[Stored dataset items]
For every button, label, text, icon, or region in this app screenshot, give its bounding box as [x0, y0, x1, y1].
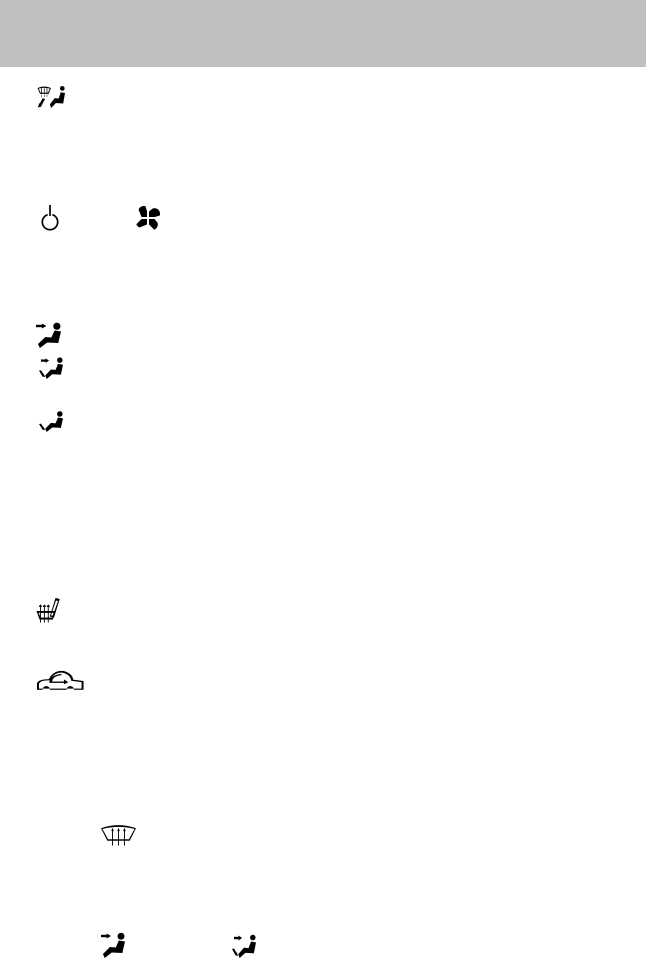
button[interactable]: Face and feet airflow	[0, 0, 646, 960]
button[interactable]: Heated seat	[0, 0, 646, 960]
button[interactable]: Driver airflow	[0, 0, 646, 960]
button[interactable]: Windshield defrost	[0, 0, 646, 960]
button[interactable]: Face airflow	[0, 0, 646, 960]
button[interactable]: Fan speed	[0, 0, 646, 960]
button[interactable]: Feet airflow	[0, 0, 646, 960]
button[interactable]: Air recirculation	[0, 0, 646, 960]
button[interactable]: Passenger airflow	[0, 0, 646, 960]
button[interactable]: Rear defroster	[0, 0, 646, 960]
button[interactable]: Power	[0, 0, 646, 960]
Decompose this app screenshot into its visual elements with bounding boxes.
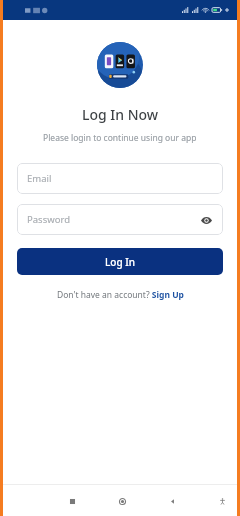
- button[interactable]: Recent apps: [61, 490, 83, 512]
- button[interactable]: Back: [161, 490, 183, 512]
- staticText: Password: [27, 213, 70, 226]
- button[interactable]: Show password: [199, 213, 213, 227]
- button[interactable]: Home: [111, 490, 133, 512]
- staticText: Don't have an account? Sign Up: [57, 289, 184, 301]
- button[interactable]: Accessibility: [211, 490, 233, 512]
- button[interactable]: Log In: [17, 248, 223, 275]
- staticText: Log In: [105, 255, 136, 269]
- staticText: Please login to continue using our app: [43, 132, 197, 144]
- button[interactable]: Email: [17, 163, 223, 194]
- button[interactable]: Password: [17, 204, 223, 235]
- staticText: Email: [27, 172, 52, 185]
- staticText: Log In Now: [82, 105, 159, 124]
- button[interactable]: Don't have an account? Sign Up: [51, 287, 190, 303]
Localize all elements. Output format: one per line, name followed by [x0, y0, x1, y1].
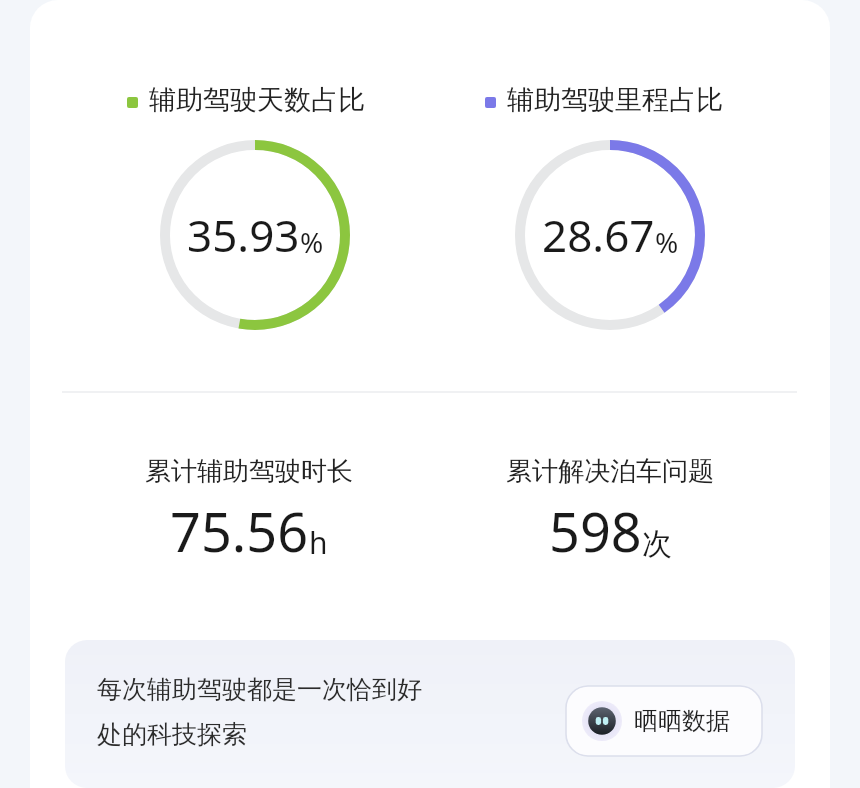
staticText: 累计解决泊车问题	[506, 455, 714, 488]
button[interactable]: 辅助驾驶天数占比	[127, 83, 365, 117]
staticText: 辅助驾驶天数占比	[149, 83, 365, 117]
staticText: 35.93	[187, 205, 300, 265]
other: 晒晒数据	[582, 701, 622, 741]
staticText: %	[655, 223, 679, 261]
staticText: 辅助驾驶里程占比	[507, 83, 723, 117]
staticText: 晒晒数据	[634, 706, 730, 736]
staticText: %	[300, 223, 324, 261]
staticText: 28.67	[542, 205, 655, 265]
staticText: 每次辅助驾驶都是一次恰到好	[97, 674, 422, 705]
button[interactable]: 晒晒数据	[566, 686, 762, 756]
staticText: 累计辅助驾驶时长	[145, 455, 353, 488]
staticText: 75.56	[170, 494, 309, 568]
staticText: 598	[549, 494, 642, 568]
staticText: 处的科技探索	[97, 719, 247, 750]
button[interactable]: 辅助驾驶里程占比	[485, 83, 723, 117]
staticText: 次	[642, 525, 672, 563]
staticText: h	[309, 522, 328, 563]
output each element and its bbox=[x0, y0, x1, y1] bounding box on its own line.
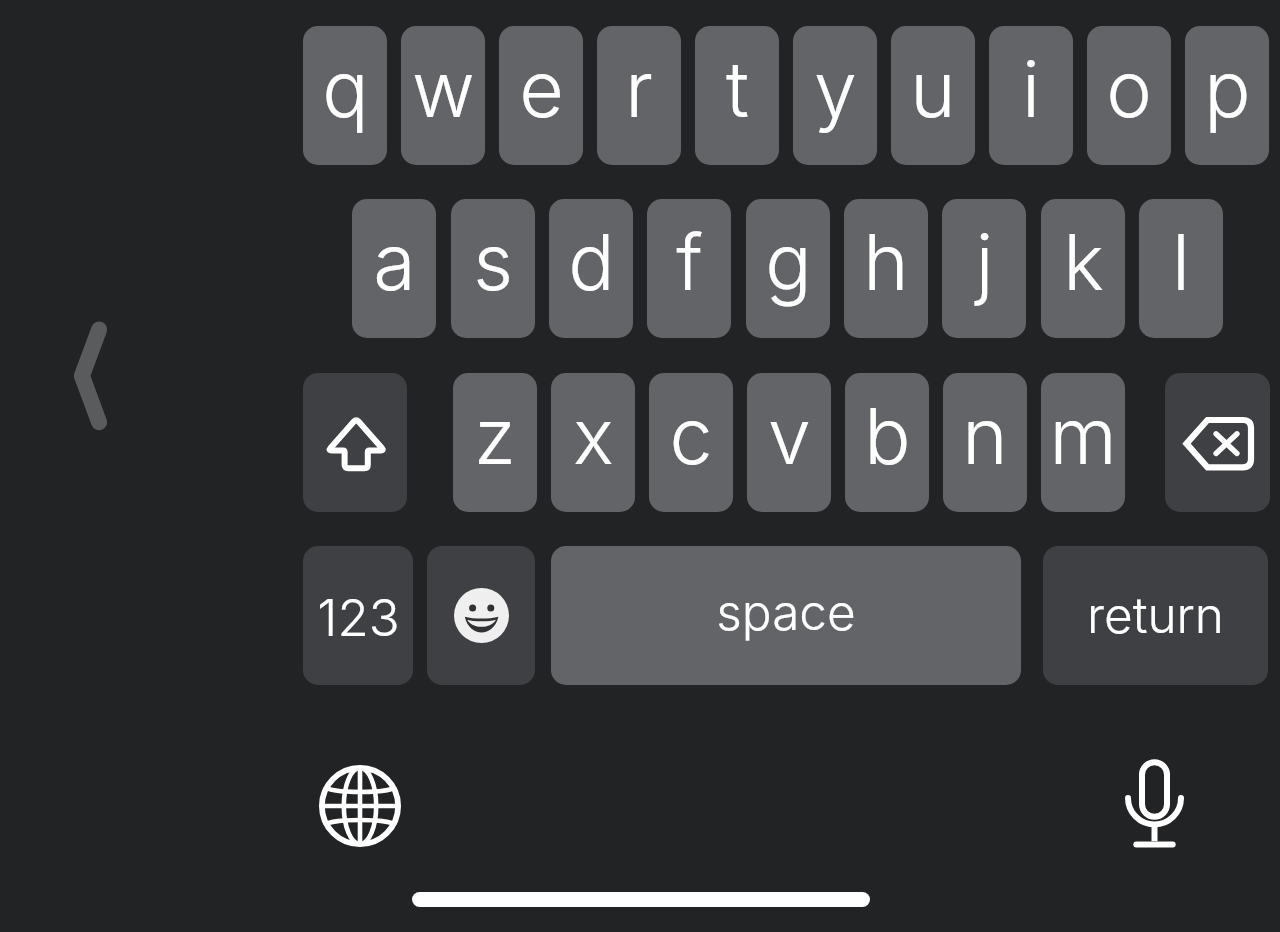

• Problem:
In the records above, locate the line containing "Decompose this app", then copy exactly that line and every line after it through the end, omitting pictures.

• Task result:
Decompose this app screenshot into its visual elements with bounding boxes.
- button[interactable]: Recent apps: [61, 490, 83, 512]
- button[interactable]: Back: [161, 490, 183, 512]
- staticText: Password: [27, 213, 70, 226]
- button[interactable]: Show password: [199, 213, 213, 227]
- button[interactable]: Home: [111, 490, 133, 512]
- staticText: Don't have an account? Sign Up: [57, 289, 184, 301]
- button[interactable]: Accessibility: [211, 490, 233, 512]
- button[interactable]: Log In: [17, 248, 223, 275]
- staticText: Log In: [105, 255, 136, 269]
- staticText: Please login to continue using our app: [43, 132, 197, 144]
- button[interactable]: Email: [17, 163, 223, 194]
- button[interactable]: Password: [17, 204, 223, 235]
- staticText: Email: [27, 172, 52, 185]
- staticText: Log In Now: [82, 105, 159, 124]
- button[interactable]: Don't have an account? Sign Up: [51, 287, 190, 303]
Localize all elements. Output format: one per line, name followed by [x0, y0, x1, y1].
staticText: 累计解决泊车问题	[506, 455, 714, 488]
button[interactable]: 辅助驾驶天数占比	[127, 83, 365, 117]
staticText: 辅助驾驶天数占比	[149, 83, 365, 117]
staticText: 35.93	[187, 205, 300, 265]
other: 晒晒数据	[582, 701, 622, 741]
staticText: %	[655, 223, 679, 261]
staticText: 辅助驾驶里程占比	[507, 83, 723, 117]
staticText: 晒晒数据	[634, 706, 730, 736]
staticText: %	[300, 223, 324, 261]
staticText: 28.67	[542, 205, 655, 265]
staticText: 每次辅助驾驶都是一次恰到好	[97, 674, 422, 705]
button[interactable]: 晒晒数据	[566, 686, 762, 756]
staticText: 累计辅助驾驶时长	[145, 455, 353, 488]
staticText: 75.56	[170, 494, 309, 568]
staticText: 598	[549, 494, 642, 568]
staticText: 处的科技探索	[97, 719, 247, 750]
button[interactable]: 辅助驾驶里程占比	[485, 83, 723, 117]
staticText: 次	[642, 525, 672, 563]
staticText: h	[309, 522, 328, 563]
output each element and its bbox=[x0, y0, x1, y1] bounding box on its own line.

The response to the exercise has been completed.